• _Exercise objective_: Take the data below. Output it exactly from its first line through the line containing "Email для СМИ".

(Excerpts from a dataset)
-=-=-=-=-
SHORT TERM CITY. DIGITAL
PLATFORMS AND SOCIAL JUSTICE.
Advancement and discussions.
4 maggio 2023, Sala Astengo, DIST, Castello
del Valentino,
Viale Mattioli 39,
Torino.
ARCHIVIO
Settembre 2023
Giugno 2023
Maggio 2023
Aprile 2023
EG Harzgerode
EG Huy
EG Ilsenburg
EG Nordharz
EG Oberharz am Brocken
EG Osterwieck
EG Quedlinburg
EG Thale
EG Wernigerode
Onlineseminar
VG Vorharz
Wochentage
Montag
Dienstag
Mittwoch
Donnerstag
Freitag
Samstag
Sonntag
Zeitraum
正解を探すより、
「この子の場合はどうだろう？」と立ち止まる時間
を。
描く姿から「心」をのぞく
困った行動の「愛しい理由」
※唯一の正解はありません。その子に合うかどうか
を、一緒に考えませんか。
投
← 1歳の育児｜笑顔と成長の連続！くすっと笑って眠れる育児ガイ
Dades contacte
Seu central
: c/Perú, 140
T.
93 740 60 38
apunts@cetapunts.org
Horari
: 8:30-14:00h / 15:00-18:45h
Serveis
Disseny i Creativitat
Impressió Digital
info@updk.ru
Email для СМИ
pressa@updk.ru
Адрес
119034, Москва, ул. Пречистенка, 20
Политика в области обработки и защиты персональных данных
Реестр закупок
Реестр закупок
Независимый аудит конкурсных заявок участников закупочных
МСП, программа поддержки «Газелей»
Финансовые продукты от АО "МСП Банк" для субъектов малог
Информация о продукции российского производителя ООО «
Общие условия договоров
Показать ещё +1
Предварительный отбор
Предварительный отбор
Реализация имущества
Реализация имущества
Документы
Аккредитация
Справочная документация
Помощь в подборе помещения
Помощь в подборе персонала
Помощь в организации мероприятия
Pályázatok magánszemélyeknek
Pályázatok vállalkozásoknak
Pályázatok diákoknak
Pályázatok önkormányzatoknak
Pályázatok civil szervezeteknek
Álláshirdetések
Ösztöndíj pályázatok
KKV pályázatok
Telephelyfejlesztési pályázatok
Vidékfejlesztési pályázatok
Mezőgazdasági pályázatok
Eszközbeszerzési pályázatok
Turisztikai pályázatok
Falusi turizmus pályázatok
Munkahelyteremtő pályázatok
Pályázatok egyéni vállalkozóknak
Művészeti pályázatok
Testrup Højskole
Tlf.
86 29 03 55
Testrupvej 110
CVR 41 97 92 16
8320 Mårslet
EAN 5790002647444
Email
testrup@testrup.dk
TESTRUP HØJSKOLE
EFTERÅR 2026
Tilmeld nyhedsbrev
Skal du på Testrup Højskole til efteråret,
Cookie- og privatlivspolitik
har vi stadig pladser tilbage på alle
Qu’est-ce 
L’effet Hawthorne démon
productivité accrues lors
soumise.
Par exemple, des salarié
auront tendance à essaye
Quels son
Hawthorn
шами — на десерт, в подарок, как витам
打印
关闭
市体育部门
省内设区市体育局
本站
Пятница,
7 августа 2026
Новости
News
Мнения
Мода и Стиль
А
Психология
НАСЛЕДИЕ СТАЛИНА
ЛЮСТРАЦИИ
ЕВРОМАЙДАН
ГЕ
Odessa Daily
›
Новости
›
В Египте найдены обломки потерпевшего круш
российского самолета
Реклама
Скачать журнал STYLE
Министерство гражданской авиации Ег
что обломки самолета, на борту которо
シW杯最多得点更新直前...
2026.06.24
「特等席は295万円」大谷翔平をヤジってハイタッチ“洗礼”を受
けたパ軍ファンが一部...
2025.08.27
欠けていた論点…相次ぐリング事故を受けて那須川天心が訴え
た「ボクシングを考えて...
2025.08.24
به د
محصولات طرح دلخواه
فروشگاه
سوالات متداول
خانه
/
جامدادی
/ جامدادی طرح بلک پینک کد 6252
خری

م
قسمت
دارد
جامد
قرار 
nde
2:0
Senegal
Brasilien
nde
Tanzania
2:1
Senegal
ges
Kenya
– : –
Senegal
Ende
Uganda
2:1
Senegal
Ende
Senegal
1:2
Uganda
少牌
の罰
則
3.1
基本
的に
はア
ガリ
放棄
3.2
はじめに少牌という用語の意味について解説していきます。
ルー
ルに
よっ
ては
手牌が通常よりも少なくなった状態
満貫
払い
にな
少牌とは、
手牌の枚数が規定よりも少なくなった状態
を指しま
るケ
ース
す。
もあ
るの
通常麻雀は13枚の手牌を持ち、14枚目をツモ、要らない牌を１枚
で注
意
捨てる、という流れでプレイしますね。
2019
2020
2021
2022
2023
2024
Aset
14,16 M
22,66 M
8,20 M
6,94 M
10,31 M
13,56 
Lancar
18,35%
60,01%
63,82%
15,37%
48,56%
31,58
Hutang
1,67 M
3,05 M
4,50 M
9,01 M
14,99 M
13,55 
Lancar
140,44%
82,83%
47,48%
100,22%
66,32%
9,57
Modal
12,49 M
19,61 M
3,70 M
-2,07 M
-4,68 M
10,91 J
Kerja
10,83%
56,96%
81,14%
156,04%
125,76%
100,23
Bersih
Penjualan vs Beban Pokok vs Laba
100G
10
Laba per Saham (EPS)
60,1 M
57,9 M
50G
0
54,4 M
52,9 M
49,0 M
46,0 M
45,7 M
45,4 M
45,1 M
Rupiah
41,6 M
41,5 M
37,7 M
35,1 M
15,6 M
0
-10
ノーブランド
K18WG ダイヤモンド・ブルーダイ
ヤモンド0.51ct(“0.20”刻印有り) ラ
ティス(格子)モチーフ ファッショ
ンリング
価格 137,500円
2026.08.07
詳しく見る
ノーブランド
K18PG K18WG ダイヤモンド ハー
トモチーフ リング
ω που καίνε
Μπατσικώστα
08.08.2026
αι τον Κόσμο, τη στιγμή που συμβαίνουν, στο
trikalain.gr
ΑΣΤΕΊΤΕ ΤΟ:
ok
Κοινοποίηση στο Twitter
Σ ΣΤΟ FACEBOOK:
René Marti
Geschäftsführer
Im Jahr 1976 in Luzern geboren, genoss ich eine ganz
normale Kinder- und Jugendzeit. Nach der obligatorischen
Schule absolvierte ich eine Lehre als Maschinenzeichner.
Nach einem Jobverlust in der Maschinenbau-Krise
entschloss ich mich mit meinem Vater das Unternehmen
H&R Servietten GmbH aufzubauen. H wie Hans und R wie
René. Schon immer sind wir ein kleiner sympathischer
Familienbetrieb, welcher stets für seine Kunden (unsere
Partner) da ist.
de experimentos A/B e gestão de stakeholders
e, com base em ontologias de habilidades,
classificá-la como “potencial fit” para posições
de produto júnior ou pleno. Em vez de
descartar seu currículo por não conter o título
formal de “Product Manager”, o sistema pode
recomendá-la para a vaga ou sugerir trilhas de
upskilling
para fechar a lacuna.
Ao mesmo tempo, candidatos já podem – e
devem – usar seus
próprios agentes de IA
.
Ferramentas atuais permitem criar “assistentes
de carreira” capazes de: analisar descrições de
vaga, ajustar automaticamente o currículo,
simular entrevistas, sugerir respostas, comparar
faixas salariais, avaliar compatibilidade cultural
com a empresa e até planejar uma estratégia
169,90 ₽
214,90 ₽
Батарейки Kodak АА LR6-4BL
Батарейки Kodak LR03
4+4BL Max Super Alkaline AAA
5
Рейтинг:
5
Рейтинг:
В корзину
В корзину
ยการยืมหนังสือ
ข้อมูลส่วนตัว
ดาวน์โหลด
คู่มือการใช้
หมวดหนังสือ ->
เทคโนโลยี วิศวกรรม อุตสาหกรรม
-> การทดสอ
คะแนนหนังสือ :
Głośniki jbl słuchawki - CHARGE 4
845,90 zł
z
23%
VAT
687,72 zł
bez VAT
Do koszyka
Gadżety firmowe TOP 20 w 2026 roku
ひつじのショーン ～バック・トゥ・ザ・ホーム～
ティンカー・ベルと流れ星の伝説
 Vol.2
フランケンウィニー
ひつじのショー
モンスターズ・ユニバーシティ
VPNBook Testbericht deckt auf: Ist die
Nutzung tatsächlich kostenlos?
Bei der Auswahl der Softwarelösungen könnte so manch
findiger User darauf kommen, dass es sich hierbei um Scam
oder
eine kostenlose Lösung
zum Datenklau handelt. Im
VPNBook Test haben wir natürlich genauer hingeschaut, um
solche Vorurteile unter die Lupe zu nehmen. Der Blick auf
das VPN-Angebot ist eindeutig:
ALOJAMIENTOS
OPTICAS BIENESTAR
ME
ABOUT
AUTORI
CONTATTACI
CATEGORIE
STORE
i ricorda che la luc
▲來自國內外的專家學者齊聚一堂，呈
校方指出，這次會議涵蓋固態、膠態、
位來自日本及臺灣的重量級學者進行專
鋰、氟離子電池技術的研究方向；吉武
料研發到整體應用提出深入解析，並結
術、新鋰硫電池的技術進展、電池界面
-=-=-=-=-
• _Answer area_:
SHORT TERM CITY. DIGITAL
PLATFORMS AND SOCIAL JUSTICE.
Advancement and discussions.
4 maggio 2023, Sala Astengo, DIST, Castello
del Valentino,
Viale Mattioli 39,
Torino.
ARCHIVIO
Settembre 2023
Giugno 2023
Maggio 2023
Aprile 2023
EG Harzgerode
EG Huy
EG Ilsenburg
EG Nordharz
EG Oberharz am Brocken
EG Osterwieck
EG Quedlinburg
EG Thale
EG Wernigerode
Onlineseminar
VG Vorharz
Wochentage
Montag
Dienstag
Mittwoch
Donnerstag
Freitag
Samstag
Sonntag
Zeitraum
正解を探すより、
「この子の場合はどうだろう？」と立ち止まる時間
を。
描く姿から「心」をのぞく
困った行動の「愛しい理由」
※唯一の正解はありません。その子に合うかどうか
を、一緒に考えませんか。
投
← 1歳の育児｜笑顔と成長の連続！くすっと笑って眠れる育児ガイ
Dades contacte
Seu central
: c/Perú, 140
T.
93 740 60 38
apunts@cetapunts.org
Horari
: 8:30-14:00h / 15:00-18:45h
Serveis
Disseny i Creativitat
Impressió Digital
info@updk.ru
Email для СМИ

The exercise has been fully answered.